Add an attention bias subclass for a lower right causal masking by drisspg · Pull Request #114823 · pytorch/pytorch

drisspg · 2023-11-30T02:23:27Z

Summary

This PR introduces a new Tensor subclass that is designed to be used with torch.nn.functional.scaled_dot_product_attention. Currently we have a boolean is_causal flag that allows users to do do causal masking without the need to actually create the "realized" attention bias and pass into sdpa. We originally added this flag since there is native support in both fused kernels we support. This provides a big performance gain ( the kernels only need to iterate over ~0.5x the sequence, and for very large sequence lengths this can provide vary large memory improvements.

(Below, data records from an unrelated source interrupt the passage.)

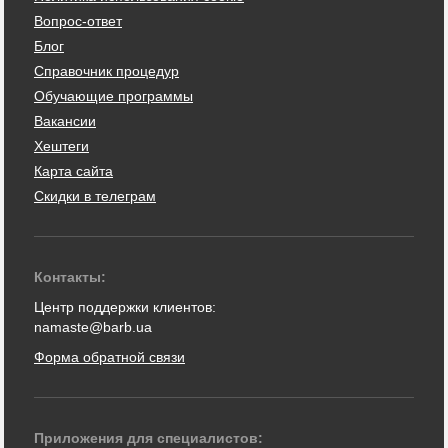
Вопрос-ответ
Блог
Справочник процедур
Обучающие программы
Вакансии
Хештеги
Карта сайта
Скидки в телеграм
Контакты:
Центр поддержки клиентов:
namaste@barb.ua
Форма обратной связи
Приложения для специалистов: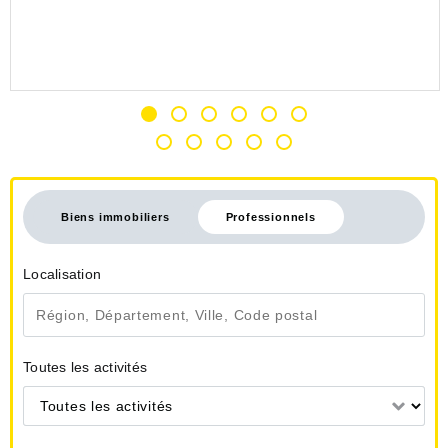
Biens immobiliers
Professionnels
Localisation
Toutes les activités
Toutes les activités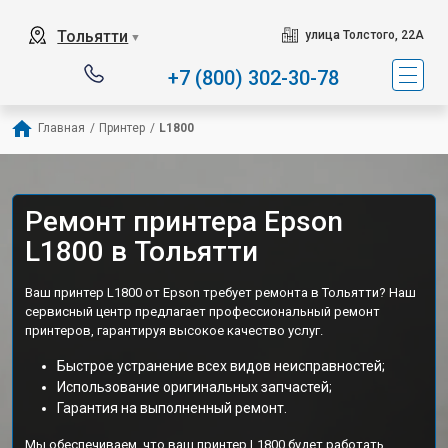
Тольятти
улица Толстого, 22А
▼
+7 (800) 302-30-78
Главная
/
Принтер
/
L1800
Ремонт принтера Epson
L1800 в Тольятти
Ваш принтер L1800 от Epson требует ремонта в Тольятти? Наш
сервисный центр предлагает профессиональный ремонт
принтеров, гарантируя высокое качество услуг.
Быстрое устранение всех видов неисправностей;
Использование оригинальных запчастей;
Гарантия на выполненный ремонт.
Мы обеспечиваем, что ваш принтер L1800 будет работать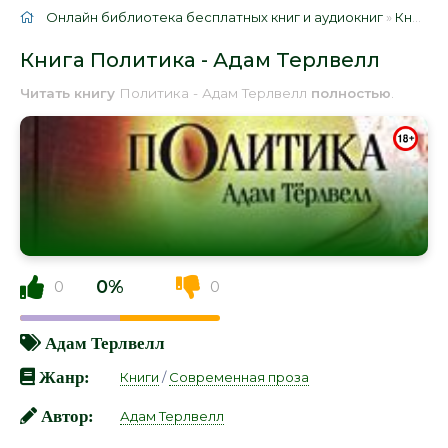
Онлайн библиотека бесплатных книг и аудиокниг
»
Книги
»
Книга Политика - Адам Терлвелл
Читать книгу
Политика - Адам Терлвелл
полностью
.
0%
0
0
Адам Терлвелл
Жанр:
Книги
/
Современная проза
Автор:
Адам Терлвелл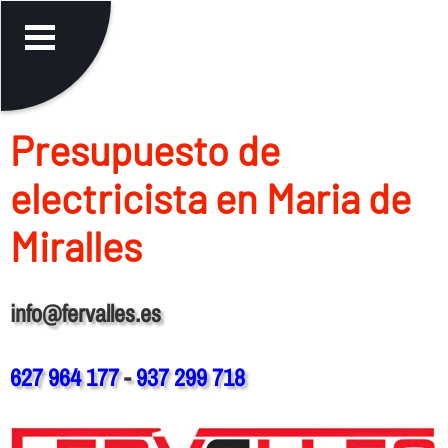
Presupuesto de
electricista en Maria de
Miralles
info@fervalles.es
627 964 177
-
937 299 718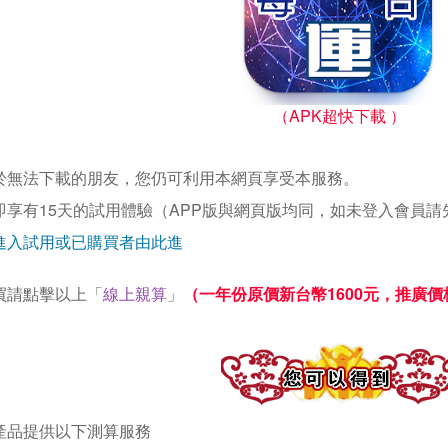
（APK超快下載 ）
於無法下載的朋友，您仍可利用本網頁享受本服務。
即享有15天的試用體驗（APP版與網頁版均同，如未登入會員請
進入試用或已購買者由此進
買請點擊以上「
線上親算
」
（一年份原價新台幣1600元，推廣價
產品提供以下測算服務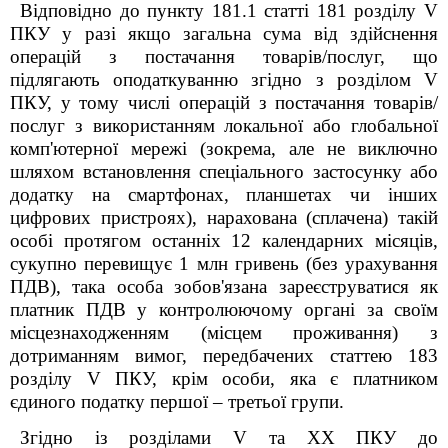
Відповідно до пункту 181.1 статті 181 розділу V
ПКУ у разі якщо загальна сума від здійснення
операцій з постачання товарів/послуг, що
підлягають оподаткуванню згідно з розділом V
ПКУ, у тому числі операцій з постачання товарів/
послуг з використанням локальної або глобальної
комп'ютерної мережі (зокрема, але не виключно
шляхом встановлення спеціального застосунку або
додатку на смартфонах, планшетах чи інших
цифрових пристроях), нарахована (сплачена) такій
особі протягом останніх 12 календарних місяців,
сукупно перевищує 1 млн гривень (без урахування
ПДВ), така особа зобов'язана зареєструватися як
платник ПДВ у контролюючому органі за своїм
місцезнаходженням (місцем проживання) з
дотриманням вимог, передбачених статтею 183
розділу V ПКУ, крім особи, яка є платником
єдиного податку першої – третьої групи.
Згідно із розділами V та ХХ ПКУ до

The flag was introduced when the early on in the kernel development and at the time it was implicitly meant to "upper_left" causal attention. This distinction only matters when the attention_bias is not square. For a more detailed break down see: #108108. The kernels default behavior has since changed, largely due to the rise of autogressive text generation. And unfortunately this would lead to a BC break. In the long term it may actually be beneficial to change the default meaning of is_causal to represent lower_right causal masking.

The larger theme though is laid here: #110681. The thesis being that there is alot of innovation in SDPA revolving around the attention_bias being used. This is the first in hopefully a few more attention_biases that we would like to add. The next interesting one would be sliding_window which is used by the popular mistral model family.

Stack from ghstack (oldest at bottom):

-> Add an attention bias subclass for a lower right causal masking #114823

Results from benchmarking, I improved the meff_attention perf hence the slightly decreased max perf.

+---------+--------------------+------------+-----------+-----------+-----------+-----------+----------------+----------+
|  Type   |      Speedup       | batch_size | num_heads | q_seq_len | k_seq_len | embed_dim |     dtype      | head_dim |
+---------+--------------------+------------+-----------+-----------+-----------+-----------+----------------+----------+
| Average | 1.2388050062214226 |            |           |           |           |           |                |          |
|   Max   | 1.831672915579016  |    128     |    32     |   1024    |   2048    |   2048    | torch.bfloat16 |    64    |
|   Min   | 0.9430534166730135 |     1      |    16     |    256    |    416    |   2048    | torch.bfloat16 |   128    |
+---------+--------------------+------------+-----------+-----------+-----------+-----------+----------------+----------+

cc @albanD @mruberry @jbschlosser @walterddr @mikaylagawarecki

[ghstack-poisoned]

pytorch-bot · 2023-11-30T02:23:31Z

🔗 Helpful Links

🧪 See artifacts and rendered test results at hud.pytorch.org/pr/114823

📄 Preview Python docs built from this PR
📄 Preview C++ docs built from this PR
❓ Need help or want to give feedback on the CI? Visit the bot commands wiki or our office hours

Note: Links to docs will display an error until the docs builds have been completed.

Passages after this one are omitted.